- Requirement -
Set down the entries exactly. No line may differ from its source.
== Provided data
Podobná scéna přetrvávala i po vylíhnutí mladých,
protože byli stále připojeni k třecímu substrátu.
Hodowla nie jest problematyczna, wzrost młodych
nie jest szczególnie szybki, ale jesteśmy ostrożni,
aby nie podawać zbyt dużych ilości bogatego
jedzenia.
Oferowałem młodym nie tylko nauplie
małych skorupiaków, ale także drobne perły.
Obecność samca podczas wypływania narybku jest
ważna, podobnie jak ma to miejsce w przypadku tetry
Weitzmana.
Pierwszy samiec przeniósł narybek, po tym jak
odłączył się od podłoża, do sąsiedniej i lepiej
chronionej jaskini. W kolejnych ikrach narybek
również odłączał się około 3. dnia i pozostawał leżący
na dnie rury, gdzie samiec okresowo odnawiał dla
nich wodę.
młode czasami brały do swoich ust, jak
====
- Result -
Podobná scéna přetrvávala i po vylíhnutí mladých,
protože byli stále připojeni k třecímu substrátu.
Hodowla nie jest problematyczna, wzrost młodych
nie jest szczególnie szybki, ale jesteśmy ostrożni,
aby nie podawać zbyt dużych ilości bogatego
jedzenia.
Oferowałem młodym nie tylko nauplie
małych skorupiaków, ale także drobne perły.
Obecność samca podczas wypływania narybku jest
ważna, podobnie jak ma to miejsce w przypadku tetry
Weitzmana.
Pierwszy samiec przeniósł narybek, po tym jak
odłączył się od podłoża, do sąsiedniej i lepiej
chronionej jaskini. W kolejnych ikrach narybek
również odłączał się około 3. dnia i pozostawał leżący
na dnie rury, gdzie samiec okresowo odnawiał dla
nich wodę.
młode czasami brały do swoich ust, jak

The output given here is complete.